Wir wären wirklich die Letzten, die etwas anderes behaupten würden: Verteidigungsministerin Ursula von der Leyen hatte absolut Recht, als sie die Obergrenzen für Material und Personal aufgehoben hat. Und es war ebenso richtig und wichtig, die Notwendigkeit einer Trendwende in Bereichen innerhalb der Regierung abzustimmen und zu kommunizieren. Die Ministerin hat damit quasi im Vorbeigehen zwei wesentliche Entscheidungen ihres Vorgängers kassiert und locker eine 180-Grad-Wende eingeleitet. Eine echt gute Sache.
Wir wären aber nicht der DBwV, wenn wir nicht auch wüssten, dass diese Ankündigungen zwar elementar, aber eben noch lange nicht Realität sind. Wir wissen nicht einmal, ob sie jemals Realität werden können. Zu groß ist die Lücke zwischen Anspruch bei Vollausstattung, Modernisierung oder dem personellen Aufwuchs und den finanziellen Möglichkeiten.

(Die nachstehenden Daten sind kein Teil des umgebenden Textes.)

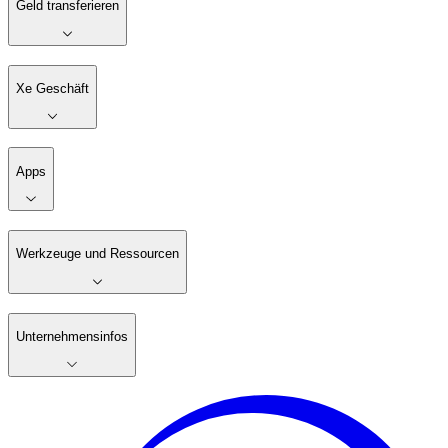
Geld transferieren
Xe Geschäft
Apps
Werkzeuge und Ressourcen
Unternehmensinfos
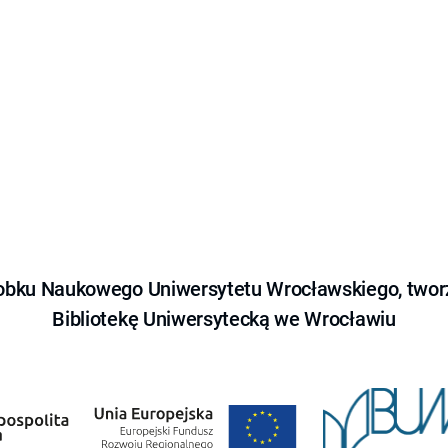
obku Naukowego Uniwersytetu Wrocławskiego, tworz
Bibliotekę Uniwersytecką we Wrocławiu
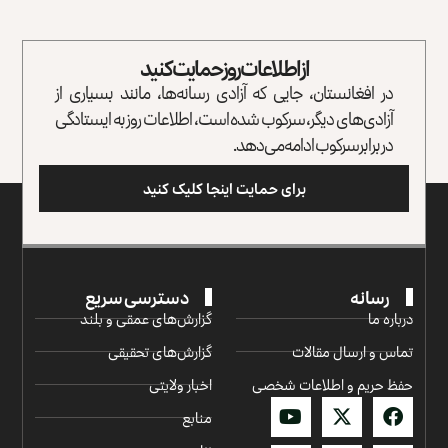
از اطلاعات روز حمایت کنید
در افغانستان، جایی که آزادی رسانه‌ها، مانند بسیاری از
آزادی‌های دیگر، سرکوب شده است، اطلاعات روز به ایستادگی
در برابر سرکوب ادامه می‌دهد.
برای حمایت اینجا کلیک کنید
رسانه
دسترسی سریع
درباره ما
گزارش‌‌های عمقی و بلند
تماس و ارسال مقالات
گزارش‌های تحقیقی
حفظ حریم و اطلاعات شخصی
اخبار ولایتی
منابع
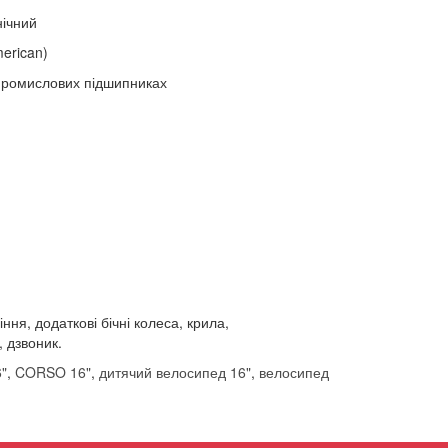
ічний
erican)
промислових підшипниках
ня, додаткові бічні колеса, крила,
 дзвоник.
"
,
CORSO 16"
,
дитячий велосипед 16"
,
велосипед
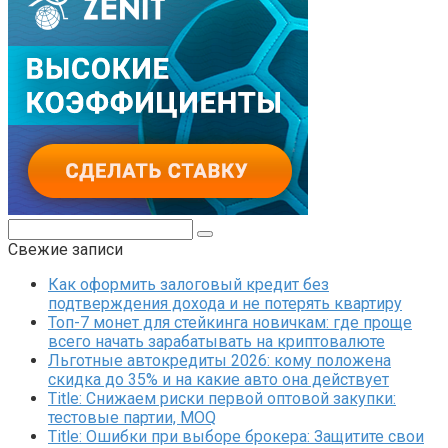
Поиск:
Свежие записи
Как оформить залоговый кредит без
подтверждения дохода и не потерять квартиру
Топ-7 монет для стейкинга новичкам: где проще
всего начать зарабатывать на криптовалюте
Льготные автокредиты 2026: кому положена
скидка до 35% и на какие авто она действует
Title: Снижаем риски первой оптовой закупки:
тестовые партии, MOQ
Title: Ошибки при выборе брокера: Защитите свои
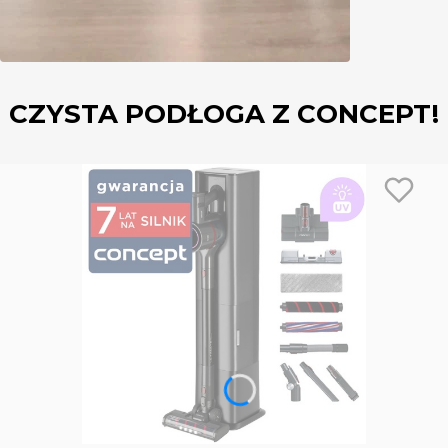
CZYSTA PODŁOGA Z CONCEPT!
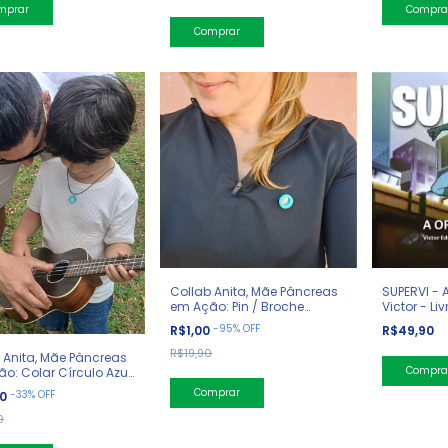
Comprar
SUPERVI - 
Collab Anita, Mãe Pâncreas
Victor - Liv
em Ação: Pin / Broche
Círculo Mundial do Diabetes
-
95
%
OFF
R$49,90
R$1,00
R$19,90
 Anita, Mãe Pâncreas
o: Colar Círculo Azul
es
-
33
%
OFF
90
0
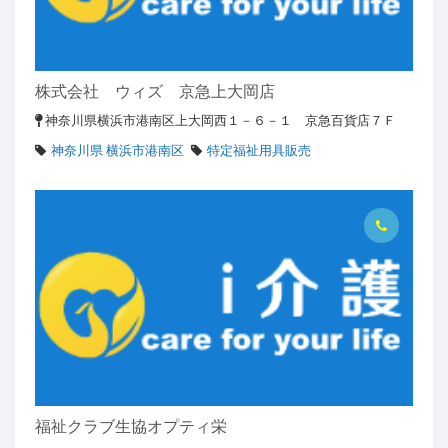
株式会社 ウィズ 京急上大岡店
神奈川県横浜市港南区上大岡西１－６－１ 京急百貨店７Ｆ
神奈川県 横浜市港南区
特定福祉用具販売
福祉クラブ生協オプティ栄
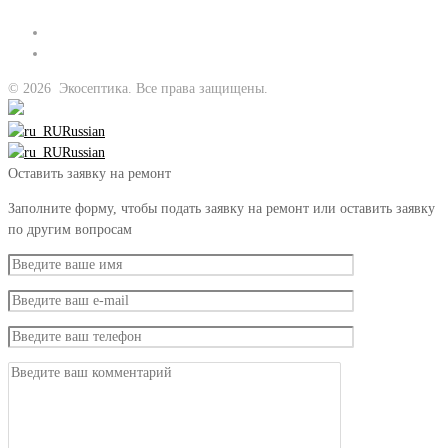
©
2026
Экосептика. Все права защищены.
Russian
Russian
Оставить заявку на ремонт
Заполните форму, чтобы подать заявку на ремонт или оставить заявку
по другим вопросам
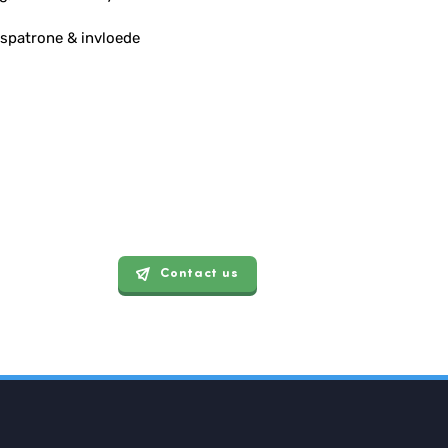
gspatrone & invloede
Contact us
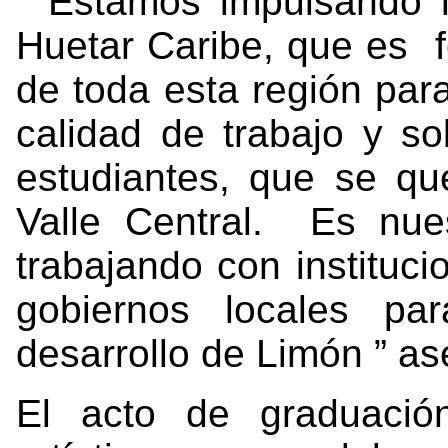
“ Estamos impulsando 
Huetar Caribe, que es fo
de toda esta región par
calidad de trabajo y s
estudiantes, que se q
Valle Central. Es nue
trabajando con instituci
gobiernos locales par
desarrollo de Limón ” a
El acto de graduació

Fakt ist: Allen anderslautenden Kommentaren zum Trotz geht es aktuell nicht um Aufrüstung. Vielmehr ist jetzt die „Operation Lückenfüller“ angesagt. Ob beim Material oder Personal – es gibt eine Unmenge hohler Strukturen. Seit 2014 haben wie sie wieder und wieder aufgezeigt. Immerhin: Mittlerweile leugnet das auch niemand mehr. Doch auch wenn beispielsweise das „dynamische Verfügbarkeitsmanagement“ (ein System gnadenloser Mangelverwaltung im Heer) politisch ins Jenseits befördert wurde, bedeutet das noch lange nicht, dass von heute auf morgen mehr Gerät oder mehr Ersatzteile verfügbar wären.

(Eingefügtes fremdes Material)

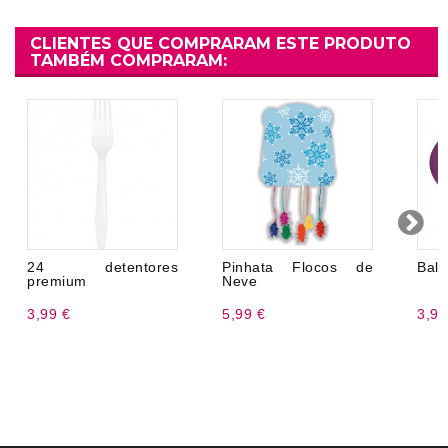
CLIENTES QUE COMPRARAM ESTE PRODUTO
TAMBÉM COMPRARAM:
24 detentores
Pinhata Flocos de
Balã
premium
Neve
3,99 €
5,99 €
3,99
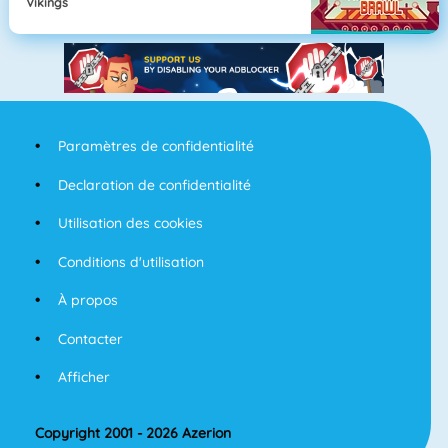
Vikings
Paramètres de confidentialité
Declaration de confidentialité
Utilisation des cookies
Conditions d'utilisation
À propos
Contacter
Afficher
Copyright 2001 - 2026 Azerion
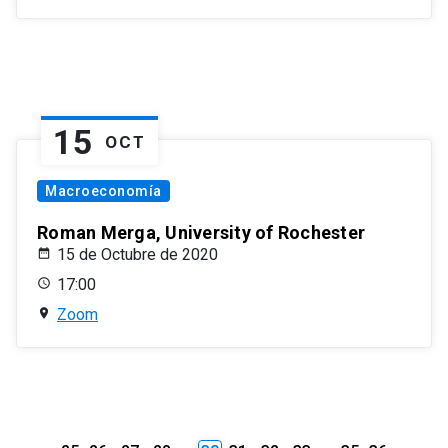
15
OCT
Macroeconomía
Roman Merga, University of Rochester
15 de Octubre de 2020
17:00
Zoom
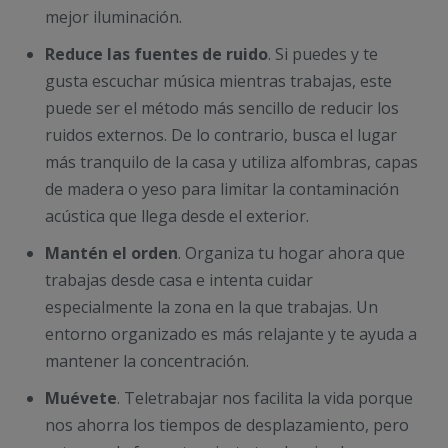
mejor iluminación.
Reduce las fuentes de ruido
. Si puedes y te
gusta escuchar música mientras trabajas, este
puede ser el método más sencillo de reducir los
ruidos externos. De lo contrario, busca el lugar
más tranquilo de la casa y utiliza alfombras, capas
de madera o yeso para limitar la contaminación
acústica que llega desde el exterior.
Mantén el orden
. Organiza tu hogar ahora que
trabajas desde casa e intenta cuidar
especialmente la zona en la que trabajas. Un
entorno organizado es más relajante y te ayuda a
mantener la concentración.
Muévete
. Teletrabajar nos facilita la vida porque
nos ahorra los tiempos de desplazamiento, pero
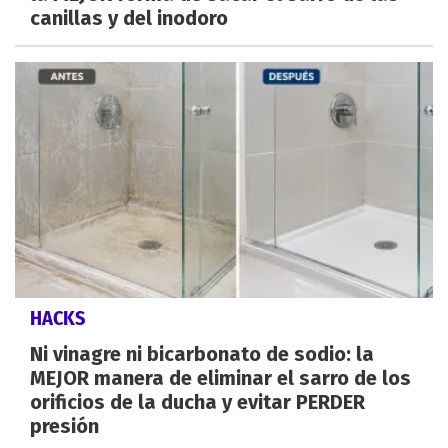
canillas y del inodoro
HACKS
Ni vinagre ni bicarbonato de sodio: la
MEJOR manera de eliminar el sarro de los
orificios de la ducha y evitar PERDER
presión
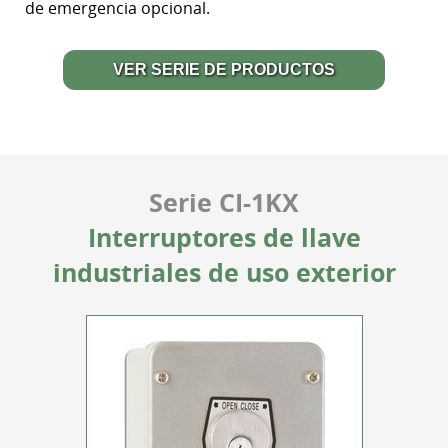
de emergencia opcional.
VER SERIE DE PRODUCTOS
Serie CI-1KX
Interruptores de llave
industriales de uso exterior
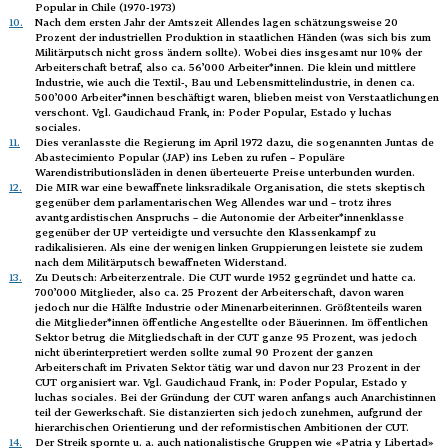
Popular in Chile (1970-1973)
10.
Nach dem ersten Jahr der Amtszeit Allendes lagen schätzungsweise 20
Prozent der industriellen Produktion in staatlichen Händen (was sich bis zum
Militärputsch nicht gross ändern sollte). Wobei dies insgesamt nur 10% der
Arbeiterschaft betraf, also ca. 56’000 Arbeiter*innen. Die klein und mittlere
Industrie, wie auch die Textil-, Bau und Lebensmittelindustrie, in denen ca.
500’000 Arbeiter*innen beschäftigt waren, blieben meist von Verstaatlichungen
verschont. Vgl. Gaudichaud Frank, in: Poder Popular, Estado y luchas
sociales.
11.
Dies veranlasste die Regierung im April 1972 dazu, die sogenannten Juntas de
Abastecimiento Popular (JAP) ins Leben zu rufen – Populäre
Warendistributionsläden in denen überteuerte Preise unterbunden wurden.
12.
Die MIR war eine bewaffnete linksradikale Organisation, die stets skeptisch
gegenüber dem parlamentarischen Weg Allendes war und – trotz ihres
avantgardistischen Anspruchs – die Autonomie der Arbeiter*innenklasse
gegenüber der UP verteidigte und versuchte den Klassenkampf zu
radikalisieren. Als eine der wenigen linken Gruppierungen leistete sie zudem
nach dem Militärputsch bewaffneten Widerstand.
13.
Zu Deutsch: Arbeiterzentrale. Die CUT wurde 1952 gegründet und hatte ca.
700’000 Mitglieder, also ca. 25 Prozent der Arbeiterschaft, davon waren
jedoch nur die Hälfte Industrie oder Minenarbeiterinnen. Größtenteils waren
die Mitglieder*innen öffentliche Angestellte oder Bäuerinnen. Im öffentlichen
Sektor betrug die Mitgliedschaft in der CUT ganze 95 Prozent, was jedoch
nicht überinterpretiert werden sollte zumal 90 Prozent der ganzen
Arbeiterschaft im Privaten Sektor tätig war und davon nur 23 Prozent in der
CUT organisiert war. Vgl. Gaudichaud Frank, in: Poder Popular, Estado y
luchas sociales. Bei der Gründung der CUT waren anfangs auch Anarchistinnen
teil der Gewerkschaft. Sie distanzierten sich jedoch zunehmen, aufgrund der
hierarchischen Orientierung und der reformistischen Ambitionen der CUT.
14.
Der Streik spornte u. a. auch nationalistische Gruppen wie «Patria y Libertad»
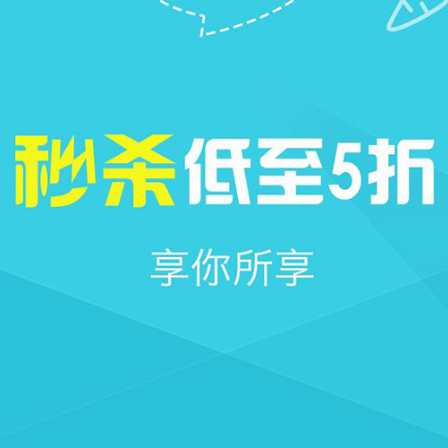







首页
社区
圈子
我的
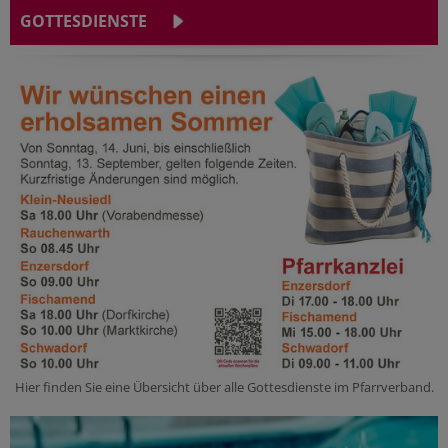
GOTTESDIENSTE
Hier finden Sie eine Übersicht über alle Gottesdienste im Pfarrverband.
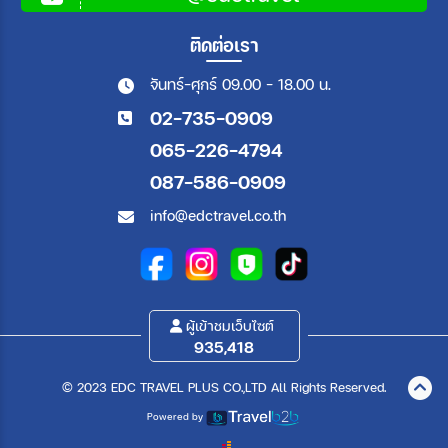
ติดต่อเรา
จันทร์-ศุกร์ 09.00 - 18.00 น.
02-735-0909
065-226-4794
087-586-0909
info@edctravel.co.th
ผู้เข้าชมเว็บไซต์
935,418
© 2023 EDC TRAVEL PLUS CO.,LTD All Rights Reserved.
Powered by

Für Modernisierung und strukturgerechte Ausstattung hatten die Planer im BMVg unter Führung von Staatssekretärin Suder zuletzt einen „maßvollen“ finanziellen Bedarf von rund 130 Milliarden bis 2030 veranschlagt. Darin waren aber noch nicht die zusätzlichen Mittel für einen Fähigkeitsgewinn wie Cyber oder ein Mehr an Robustheit und Durchhaltefähigkeit (sprich Personal) enthalten.

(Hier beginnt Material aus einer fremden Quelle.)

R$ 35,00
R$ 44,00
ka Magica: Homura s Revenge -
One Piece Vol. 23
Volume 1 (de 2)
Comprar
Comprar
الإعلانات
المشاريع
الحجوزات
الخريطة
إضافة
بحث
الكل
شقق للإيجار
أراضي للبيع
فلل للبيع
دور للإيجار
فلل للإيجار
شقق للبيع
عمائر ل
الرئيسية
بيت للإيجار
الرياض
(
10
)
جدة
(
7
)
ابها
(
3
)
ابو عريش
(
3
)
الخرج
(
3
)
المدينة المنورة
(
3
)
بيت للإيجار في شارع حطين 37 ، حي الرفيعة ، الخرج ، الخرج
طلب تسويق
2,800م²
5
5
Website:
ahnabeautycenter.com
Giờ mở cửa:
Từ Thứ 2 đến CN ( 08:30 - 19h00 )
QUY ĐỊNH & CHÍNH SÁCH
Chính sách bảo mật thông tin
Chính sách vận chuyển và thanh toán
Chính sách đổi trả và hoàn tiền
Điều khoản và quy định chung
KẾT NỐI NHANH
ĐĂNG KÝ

Wer jetzt den Eckwertebeschluss der Bundesregierung zum Haushalt 2017 und den 50. Finanzplan liest, der fragt sich zu Recht nach dem Zauberstab von der Leyens. Den bräuchte die Ministerin, um die extreme Lücke zwischen dem Anspruch der absolut berechtigten Trendwende bei Material oder Personal aufgrund der sicherheitspolitischen Herausforderungen und der Wirklichkeit des Haushalts auch nur annähernd schließen zu können. Die einzige Möglichkeit ist: Es tut sich noch etwas bis zum Beschluss der Bundesregierung in puncto Haushalt. Das Finanzministerium könnte beispielsweise die Folgekosten des Tarifabschlusses aller Ressorts tragen. Vorstellbar wäre auch ein eigener Einzelplan für den Personalaufbau, wie zuletzt beim Personalabbau.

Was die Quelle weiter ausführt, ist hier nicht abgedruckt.